Exercise
Scan the records for "abiratérone". Show the matching lines.

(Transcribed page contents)
• • • • •
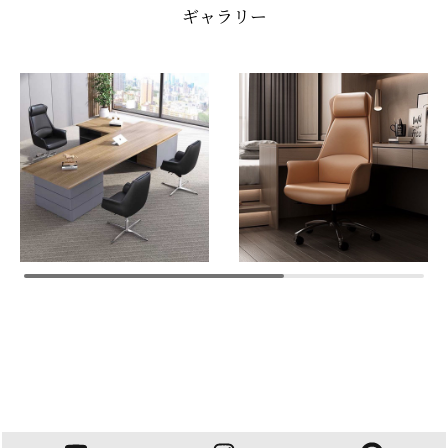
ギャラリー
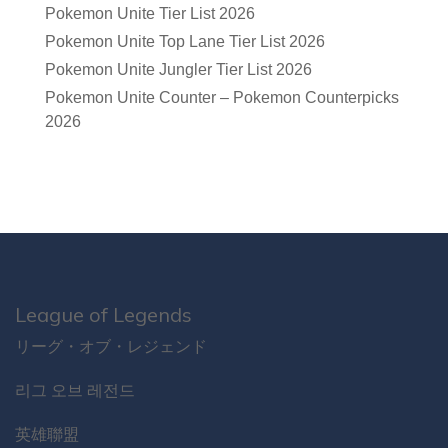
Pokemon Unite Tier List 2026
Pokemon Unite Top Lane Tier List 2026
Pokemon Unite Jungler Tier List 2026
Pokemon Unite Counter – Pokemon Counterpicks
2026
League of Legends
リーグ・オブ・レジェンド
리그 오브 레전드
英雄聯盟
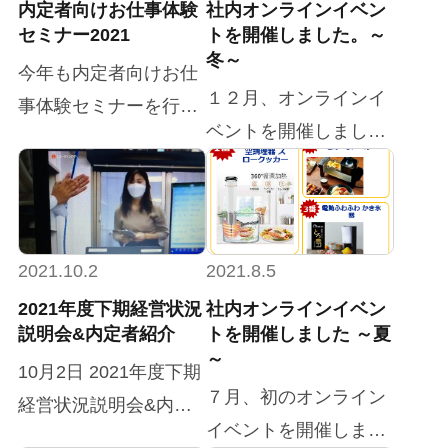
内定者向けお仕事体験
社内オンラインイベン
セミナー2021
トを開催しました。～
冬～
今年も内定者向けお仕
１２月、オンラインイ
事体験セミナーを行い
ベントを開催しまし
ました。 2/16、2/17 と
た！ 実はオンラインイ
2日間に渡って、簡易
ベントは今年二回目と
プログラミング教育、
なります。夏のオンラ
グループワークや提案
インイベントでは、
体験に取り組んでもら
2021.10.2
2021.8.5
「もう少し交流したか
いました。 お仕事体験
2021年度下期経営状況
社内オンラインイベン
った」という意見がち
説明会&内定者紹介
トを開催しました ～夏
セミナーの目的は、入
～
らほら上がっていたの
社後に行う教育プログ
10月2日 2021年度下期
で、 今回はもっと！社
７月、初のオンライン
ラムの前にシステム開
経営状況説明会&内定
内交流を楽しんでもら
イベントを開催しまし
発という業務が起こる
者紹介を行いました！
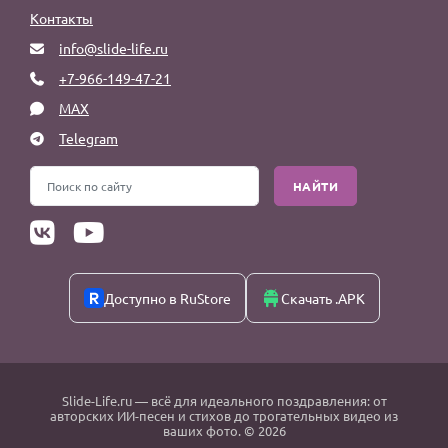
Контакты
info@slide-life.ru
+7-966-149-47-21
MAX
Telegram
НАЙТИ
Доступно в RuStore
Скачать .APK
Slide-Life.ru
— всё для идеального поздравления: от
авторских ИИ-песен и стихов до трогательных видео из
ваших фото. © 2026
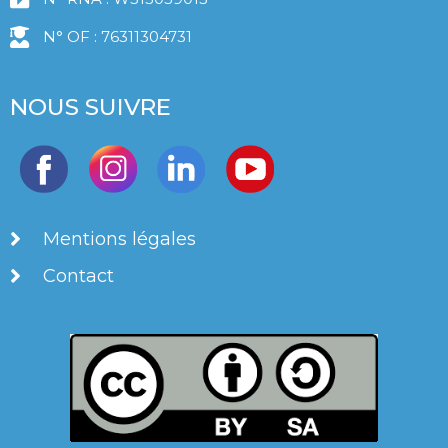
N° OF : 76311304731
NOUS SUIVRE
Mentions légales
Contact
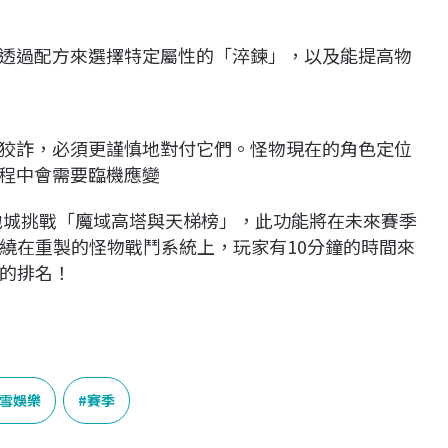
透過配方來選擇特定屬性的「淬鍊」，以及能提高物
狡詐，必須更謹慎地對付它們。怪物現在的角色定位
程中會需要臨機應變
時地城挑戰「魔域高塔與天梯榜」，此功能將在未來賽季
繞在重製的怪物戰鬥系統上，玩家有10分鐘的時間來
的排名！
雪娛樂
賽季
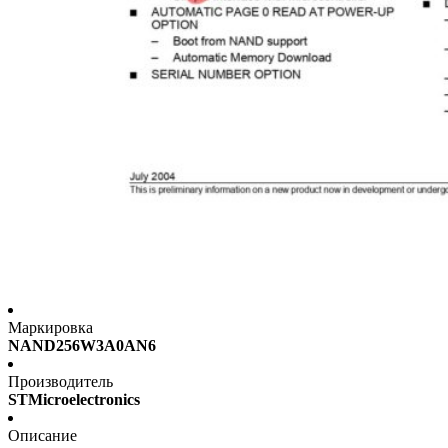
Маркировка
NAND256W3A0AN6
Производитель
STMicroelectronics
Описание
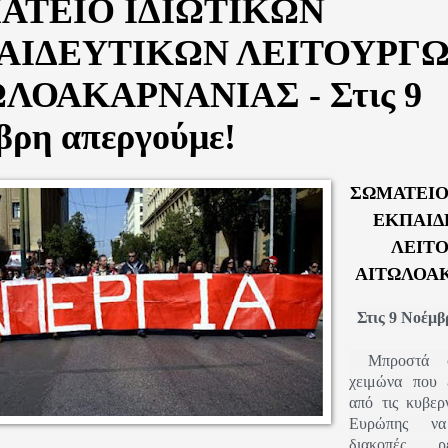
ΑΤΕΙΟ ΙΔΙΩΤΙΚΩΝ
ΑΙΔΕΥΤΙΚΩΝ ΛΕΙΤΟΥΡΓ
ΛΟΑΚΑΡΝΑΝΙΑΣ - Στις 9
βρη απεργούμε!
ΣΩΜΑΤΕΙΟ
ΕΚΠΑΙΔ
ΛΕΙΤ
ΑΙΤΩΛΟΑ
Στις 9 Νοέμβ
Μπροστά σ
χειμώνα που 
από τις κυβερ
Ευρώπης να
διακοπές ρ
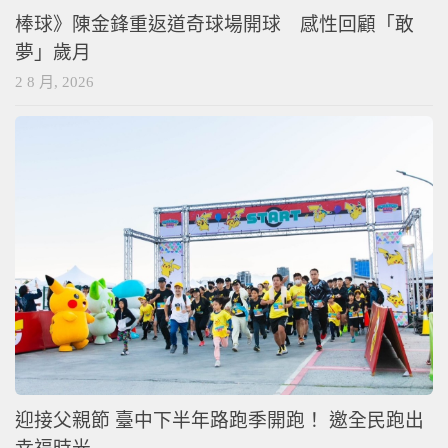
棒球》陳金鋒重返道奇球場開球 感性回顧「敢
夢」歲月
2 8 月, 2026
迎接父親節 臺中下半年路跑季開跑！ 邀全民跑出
• • • • •
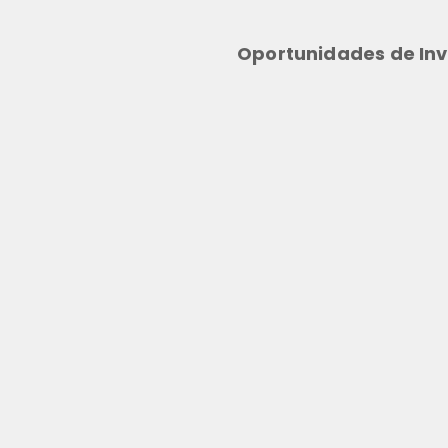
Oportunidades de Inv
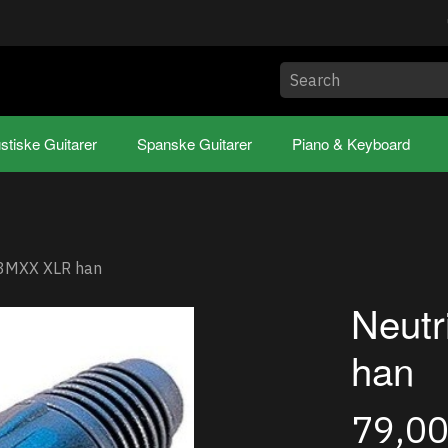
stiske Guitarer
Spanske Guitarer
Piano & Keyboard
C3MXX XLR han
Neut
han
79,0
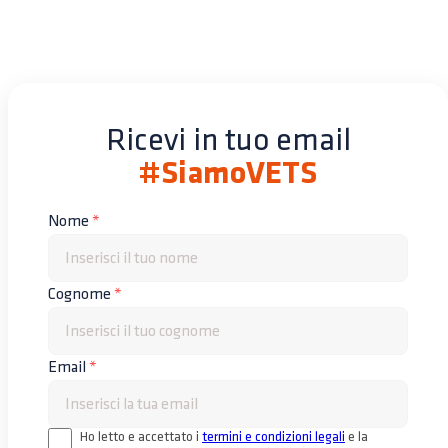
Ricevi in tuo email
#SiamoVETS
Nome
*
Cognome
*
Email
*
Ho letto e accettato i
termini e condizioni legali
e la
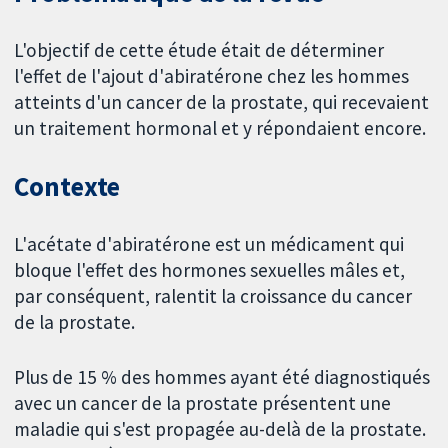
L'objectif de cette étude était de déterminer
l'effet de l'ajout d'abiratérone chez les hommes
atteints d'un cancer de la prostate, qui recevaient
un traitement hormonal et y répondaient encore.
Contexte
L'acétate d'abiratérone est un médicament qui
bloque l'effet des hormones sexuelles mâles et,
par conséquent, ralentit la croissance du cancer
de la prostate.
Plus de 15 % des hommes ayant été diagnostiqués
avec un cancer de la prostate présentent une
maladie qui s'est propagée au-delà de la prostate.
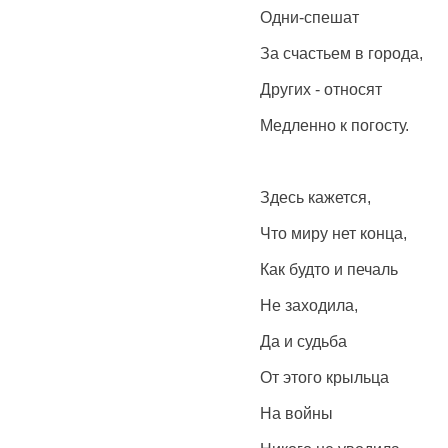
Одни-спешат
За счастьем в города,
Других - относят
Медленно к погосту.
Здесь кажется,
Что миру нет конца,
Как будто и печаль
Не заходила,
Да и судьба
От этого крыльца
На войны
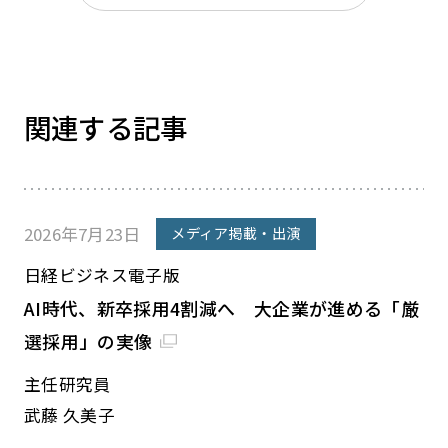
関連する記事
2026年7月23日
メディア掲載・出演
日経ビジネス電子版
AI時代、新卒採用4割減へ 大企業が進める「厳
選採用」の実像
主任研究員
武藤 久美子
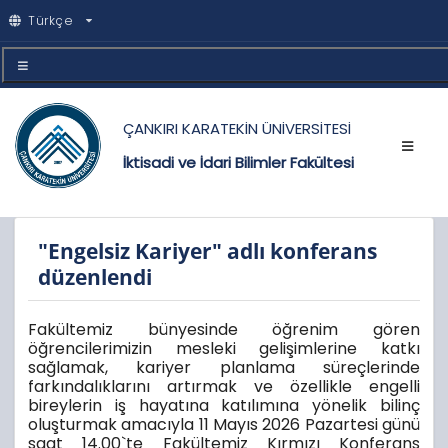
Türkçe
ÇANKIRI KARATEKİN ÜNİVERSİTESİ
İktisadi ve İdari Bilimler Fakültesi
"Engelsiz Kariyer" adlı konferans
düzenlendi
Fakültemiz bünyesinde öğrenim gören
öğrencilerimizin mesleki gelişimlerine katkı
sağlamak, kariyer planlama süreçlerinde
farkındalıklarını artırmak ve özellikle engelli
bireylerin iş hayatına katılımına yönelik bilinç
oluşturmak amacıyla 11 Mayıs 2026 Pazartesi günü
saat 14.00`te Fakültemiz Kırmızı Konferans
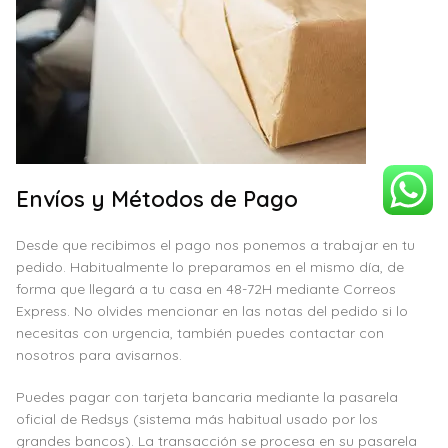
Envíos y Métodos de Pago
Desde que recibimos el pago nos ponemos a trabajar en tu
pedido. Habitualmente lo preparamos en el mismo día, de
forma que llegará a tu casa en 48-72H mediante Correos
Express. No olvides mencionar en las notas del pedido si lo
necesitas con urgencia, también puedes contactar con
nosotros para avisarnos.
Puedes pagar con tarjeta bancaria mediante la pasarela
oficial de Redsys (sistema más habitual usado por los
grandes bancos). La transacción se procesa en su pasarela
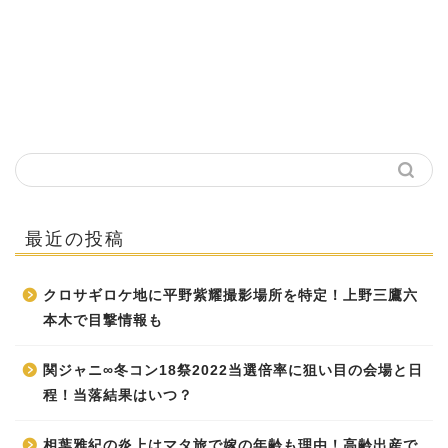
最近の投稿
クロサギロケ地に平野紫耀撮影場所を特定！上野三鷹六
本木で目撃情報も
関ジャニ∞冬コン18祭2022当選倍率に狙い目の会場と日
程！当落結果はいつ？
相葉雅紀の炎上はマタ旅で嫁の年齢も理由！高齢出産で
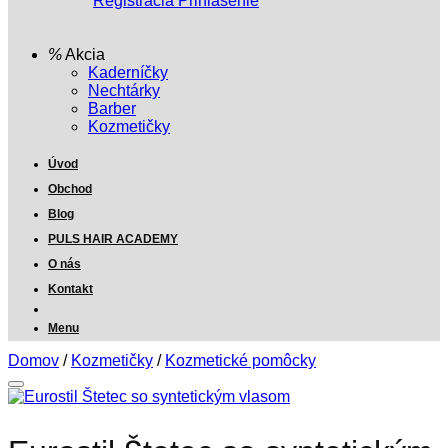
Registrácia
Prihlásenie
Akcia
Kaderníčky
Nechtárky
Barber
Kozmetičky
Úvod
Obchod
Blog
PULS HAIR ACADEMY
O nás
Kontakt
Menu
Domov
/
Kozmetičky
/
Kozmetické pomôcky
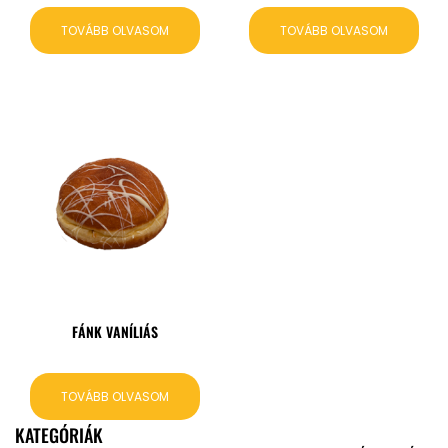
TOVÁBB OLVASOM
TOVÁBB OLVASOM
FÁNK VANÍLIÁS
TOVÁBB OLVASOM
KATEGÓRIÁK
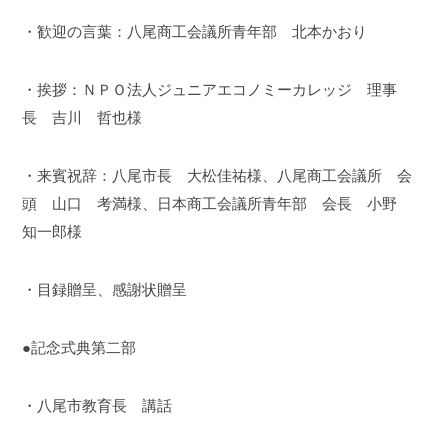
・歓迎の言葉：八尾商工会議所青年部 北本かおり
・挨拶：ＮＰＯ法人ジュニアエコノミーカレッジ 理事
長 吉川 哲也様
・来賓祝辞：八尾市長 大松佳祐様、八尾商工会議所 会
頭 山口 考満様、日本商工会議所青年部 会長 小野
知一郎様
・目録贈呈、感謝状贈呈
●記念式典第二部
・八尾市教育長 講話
• • • • •
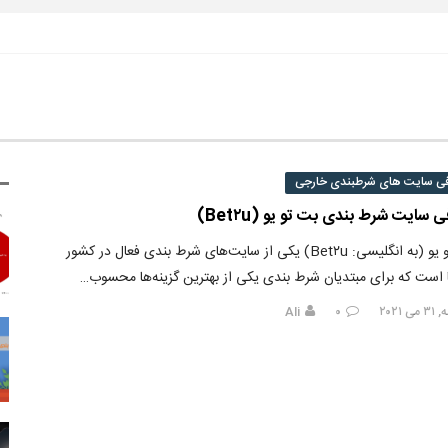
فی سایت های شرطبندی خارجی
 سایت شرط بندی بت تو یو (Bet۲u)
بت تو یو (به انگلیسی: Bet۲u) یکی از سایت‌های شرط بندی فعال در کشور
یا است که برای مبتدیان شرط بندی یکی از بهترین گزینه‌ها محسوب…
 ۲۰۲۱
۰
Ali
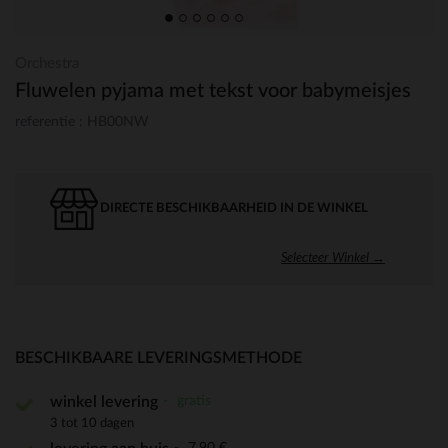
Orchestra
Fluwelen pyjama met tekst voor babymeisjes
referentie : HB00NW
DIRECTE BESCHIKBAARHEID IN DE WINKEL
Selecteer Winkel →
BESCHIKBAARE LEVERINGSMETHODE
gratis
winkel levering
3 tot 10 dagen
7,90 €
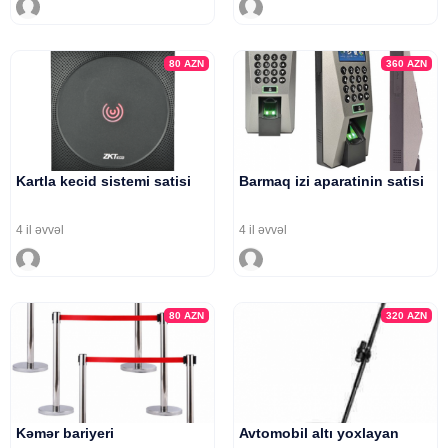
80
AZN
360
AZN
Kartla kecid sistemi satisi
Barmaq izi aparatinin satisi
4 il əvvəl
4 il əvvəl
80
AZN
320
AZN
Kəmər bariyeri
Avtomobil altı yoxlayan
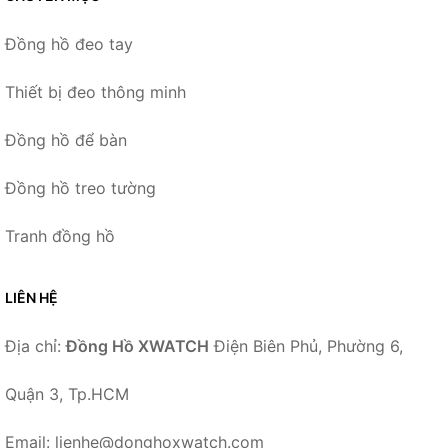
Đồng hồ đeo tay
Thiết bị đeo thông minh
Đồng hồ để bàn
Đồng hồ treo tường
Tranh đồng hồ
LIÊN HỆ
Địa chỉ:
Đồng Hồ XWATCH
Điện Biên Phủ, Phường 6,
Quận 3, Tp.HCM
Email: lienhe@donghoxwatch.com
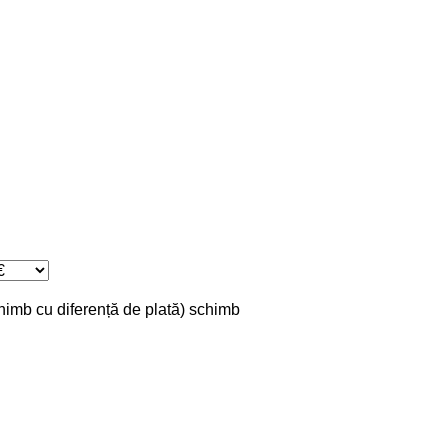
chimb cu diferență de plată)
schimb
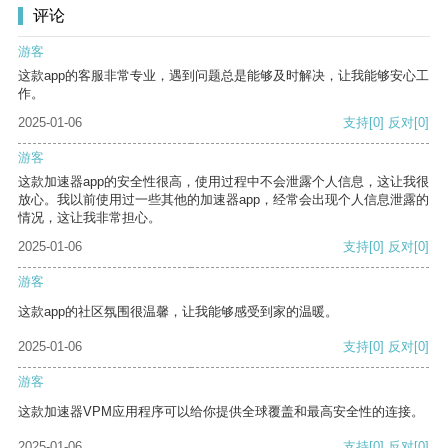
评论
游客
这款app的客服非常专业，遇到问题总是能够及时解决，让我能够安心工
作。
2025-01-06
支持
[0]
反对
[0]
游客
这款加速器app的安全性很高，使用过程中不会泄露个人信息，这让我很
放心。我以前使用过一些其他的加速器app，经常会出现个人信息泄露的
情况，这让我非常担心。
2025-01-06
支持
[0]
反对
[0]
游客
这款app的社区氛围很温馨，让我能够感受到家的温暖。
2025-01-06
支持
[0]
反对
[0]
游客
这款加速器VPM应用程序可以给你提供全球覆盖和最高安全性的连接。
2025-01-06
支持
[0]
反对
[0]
• • • • •
Exercise result
l'effet de l'ajout d'abiratérone chez les hommes
L'acétate d'abiratérone est un médicament qui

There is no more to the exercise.